Oil sands processing efficiency is dependent upon many factors, including the quality of the ore. The operating companies have developed correlations between extraction recovery and bitumen and fines content in the ore. These correlations generally fit observed processability, but often ores are encountered with recoveries that fall well outside these simple relationships. These are variously known as bad ores, problem ores, type X ores, or ores with a high misery factor (the misery due to the loss in recovery or to the "difficult to settle" tailings). Detailed characterization can reveal the reasons for such poor processing behaviour and they can sometimes be traced to unusual water chemistries or unusual clay properties. Often, however, changes in bitumen chemistry can be the source of the problem, and this is the focus of the present discussion. Bitumen oxidation and its negative impact on processability has been extensively studied, mostly on stockpiled or stored samples(1–7). Experience at Suncor Energy Inc.'s Steepbank mine has shown that bitumen changes that may have occurred in geological time frames can also be important in determining processability(8–10).

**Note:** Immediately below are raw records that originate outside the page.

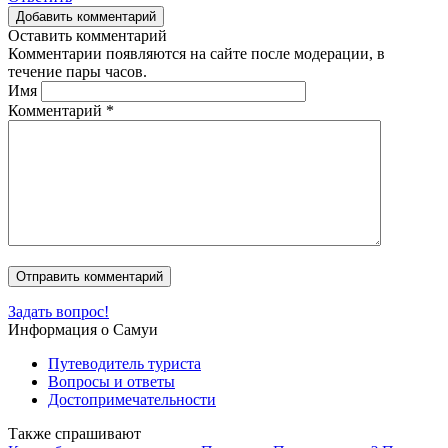
Добавить комментарий
Оставить комментарий
Комментарии появляются на сайте после модерации, в
течение пары часов.
Имя
Комментарий
*
Задать вопрос!
Информация о Самуи
Путеводитель туриста
Вопросы и ответы
Достопримечательности
Также спрашивают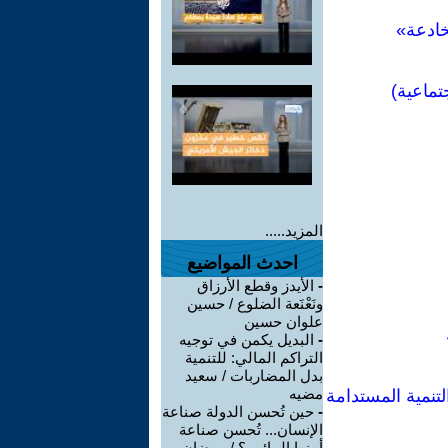
خادعة»
تماعية)
المزيد.....
احدث المواضيع
-
الأيدز وقطع الأرزاق
ونَعْنَعة الضلوع / حسين
علوان حسين
-
البديل يكمن في توجيه
التراكم المالي: للتنمية
بدل المضاربات / سعيد
مضيه
لتنمية المستدامة
-
حين تُحسن الدولة صناعة
الإنسان... تُحسن صناعة
أمنها المائي.؟ / رمضان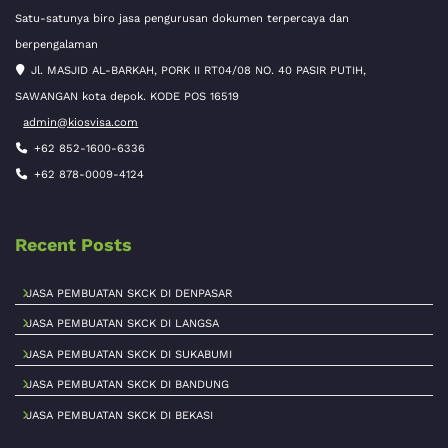
Satu-satunya biro jasa pengurusan dokumen terpercaya dan
berpengalaman
Jl. MASJID AL-BARKAH, PORK II RT04/08 NO. 40 PASIR PUTIH,
SAWANGAN kota depok. KODE POS 16519
admin@kiosvisa.com
+62 852-1600-6336
+62 878-0009-4124
Recent Posts
JASA PEMBUATAN SKCK DI DENPASAR
JASA PEMBUATAN SKCK DI LANGSA
JASA PEMBUATAN SKCK DI SUKABUMI
JASA PEMBUATAN SKCK DI BANDUNG
JASA PEMBUATAN SKCK DI BEKASI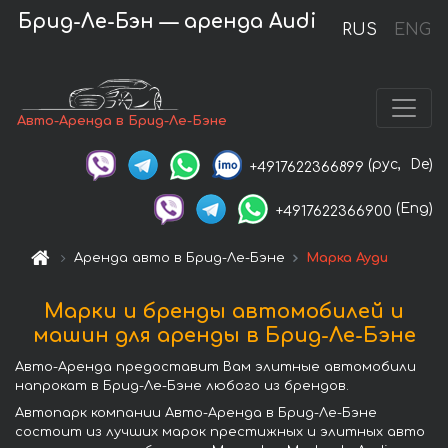
Брид-Ле-Бэн — аренда Audi
RUS
ENG
Авто-Аренда в Брид-Ле-Бэне
(рус,
De)
+4917622366899
(Eng)
+4917622366900
Аренда авто в Брид-Ле-Бэне
Марка Ауди
Марки и бренды автомобилей и
машин для аренды в Брид-Ле-Бэне
Авто-Аренда предоставит Вам элитные автомобили
напрокат в Брид-Ле-Бэне любого из брендов.
Автопарк компании Авто-Аренда в Брид-Ле-Бэне
состоит из лучших марок престижных и элитных авто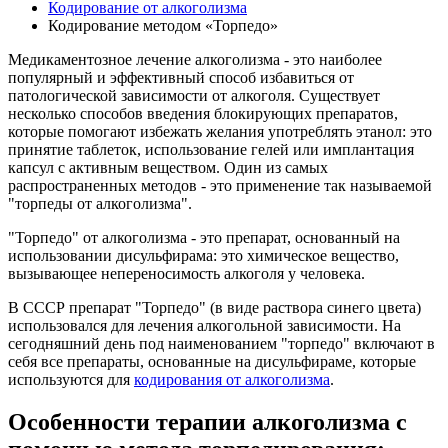
Кодирование от алкоголизма
Кодирование методом «Торпедо»
Медикаментозное лечение алкоголизма - это наиболее
популярный и эффективный способ избавиться от
патологической зависимости от алкоголя. Существует
несколько способов введения блокирующих препаратов,
которые помогают избежать желания употреблять этанол: это
принятие таблеток, использование гелей или имплантация
капсул с активным веществом. Один из самых
распространенных методов - это применение так называемой
"торпеды от алкоголизма".
"Торпедо" от алкоголизма - это препарат, основанный на
использовании дисульфирама: это химическое вещество,
вызывающее непереносимость алкоголя у человека.
В СССР препарат "Торпедо" (в виде раствора синего цвета)
использовался для лечения алкогольной зависимости. На
сегодняшний день под наименованием "торпедо" включают в
себя все препараты, основанные на дисульфираме, которые
используются для
кодирования от алкоголизма
.
Особенности терапии алкоголизма с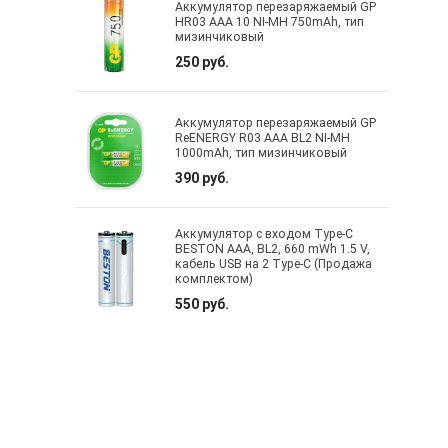
Аккумулятор перезаряжаемый GP
HR03 AAA 10 NI-MH 750mAh, тип
мизинчиковый
250 руб.
Аккумулятор перезаряжаемый GP
ReENERGY R03 AAA BL2 NI-MH
1000mAh, тип мизинчиковый
390 руб.
Аккумулятор с входом Type-C
BESTON AAA, BL2, 660 mWh 1.5 V,
кабель USB на 2 Type-C (Продажа
комплектом)
550 руб.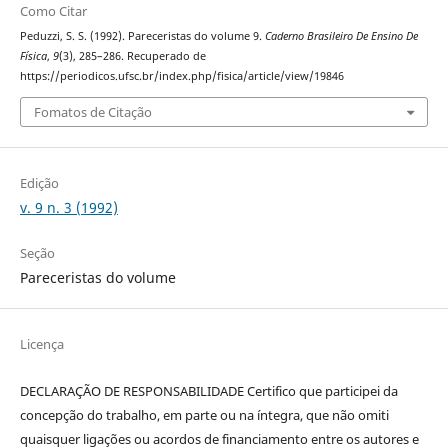
Como Citar
Peduzzi, S. S. (1992). Pareceristas do volume 9.
Caderno Brasileiro De Ensino De
Física
,
9
(3), 285–286. Recuperado de
https://periodicos.ufsc.br/index.php/fisica/article/view/19846
Fomatos de Citação
Edição
v. 9 n. 3 (1992)
Seção
Pareceristas do volume
Licença
DECLARAÇÃO DE RESPONSABILIDADE Certifico que participei da
concepção do trabalho, em parte ou na íntegra, que não omiti
quaisquer ligações ou acordos de financiamento entre os autores e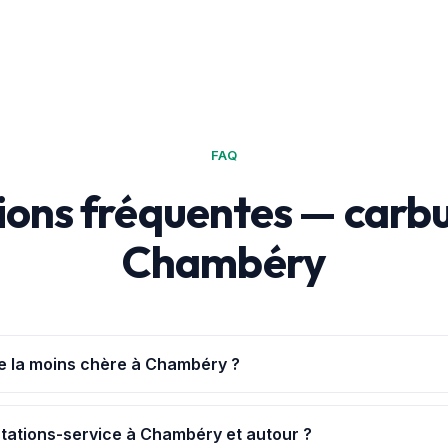
FAQ
ions fréquentes — carbu
Chambéry
e la moins chère à Chambéry ?
uvoirAchat+
: elle te géolocalise à Chambéry et classe les 7 stati
Les prix viennent de la base officielle data.gouv.fr.
stations-service à Chambéry et autour ?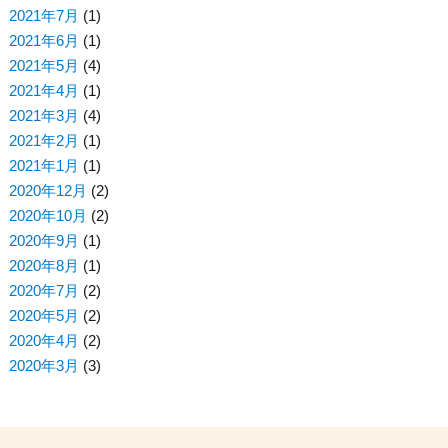
2021年7月
(1)
2021年6月
(1)
2021年5月
(4)
2021年4月
(1)
2021年3月
(4)
2021年2月
(1)
2021年1月
(1)
2020年12月
(2)
2020年10月
(2)
2020年9月
(1)
2020年8月
(1)
2020年7月
(2)
2020年5月
(2)
2020年4月
(2)
2020年3月
(3)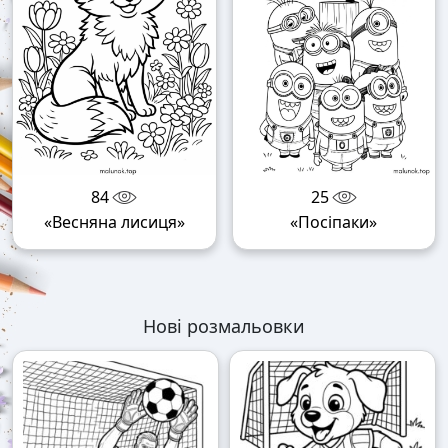
84
25
«Весняна лисиця»
«Посіпаки»
Нові розмальовки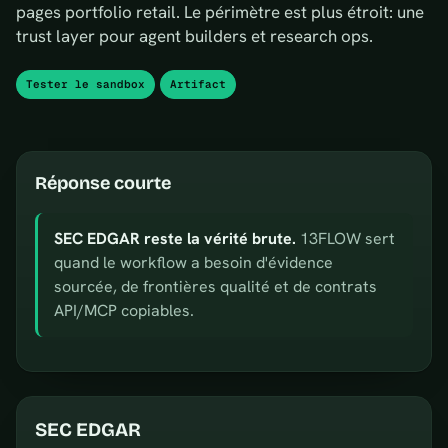
pages portfolio retail. Le périmètre est plus étroit: une
trust layer pour agent builders et research ops.
Tester le sandbox
Artifact
Réponse courte
SEC EDGAR reste la vérité brute.
13FLOW sert
quand le workflow a besoin d'évidence
sourcée, de frontières qualité et de contrats
API/MCP copiables.
SEC EDGAR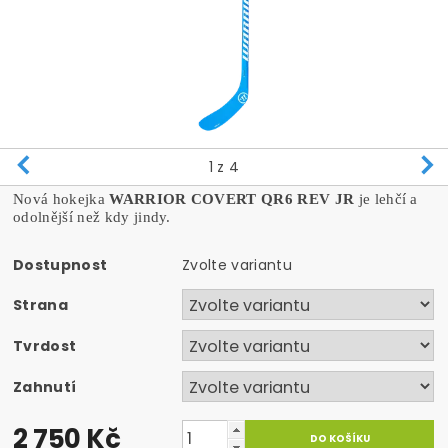
1
z 4
Nová hokejka
WARRIOR COVERT QR6 REV JR
je l
ehčí a
odolnější než kdy jindy.
Dostupnost
Zvolte variantu
Strana
Tvrdost
Zahnutí
2 750 Kč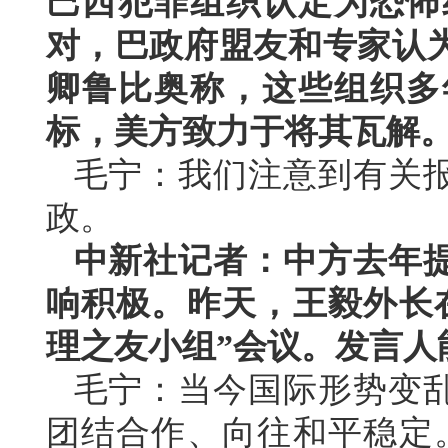
巴西犯罪组织认定为恐怖
对，巴政府盟友和专家认
卿鲁比奥称，这些组织多
标，美方致力于将其瓦解
毛宁：我们注意到有关
政。
中新社记者：中方去年
响积极。昨天，王毅外长
理之友小组”会议。发言人
毛宁：当今国际形势变
团结合作、向往和平稳定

During the commissioning of the Suncor Energy Inc. Steepbank mine, areas of ore were identified that created processing difficulties, in particular high froth densities. The high froth densities resulted in problems in downstream facilities where high solids content in the froth resulted in overloading of the froth treatment centrifuges. These effects were quickly identified with certain areas of the mine and a sampling program was undertaken to identify the causes of the poor processability. The ores linked to the poor processability were generally high-grade ores containing in excess of 12% w/w bitumen (occasionally >14% w/w) with low fines content, that do not fit the normal profile for poorly processing ores. Cryogenic sampling of the froths in the commercialscale separation cell was carried out in order to help identify the cause of the high froth densities. Macroscopic observation of the froths from the problem ores included very large bubble sizes and sometimes a distinct reddish froth colour(9,12).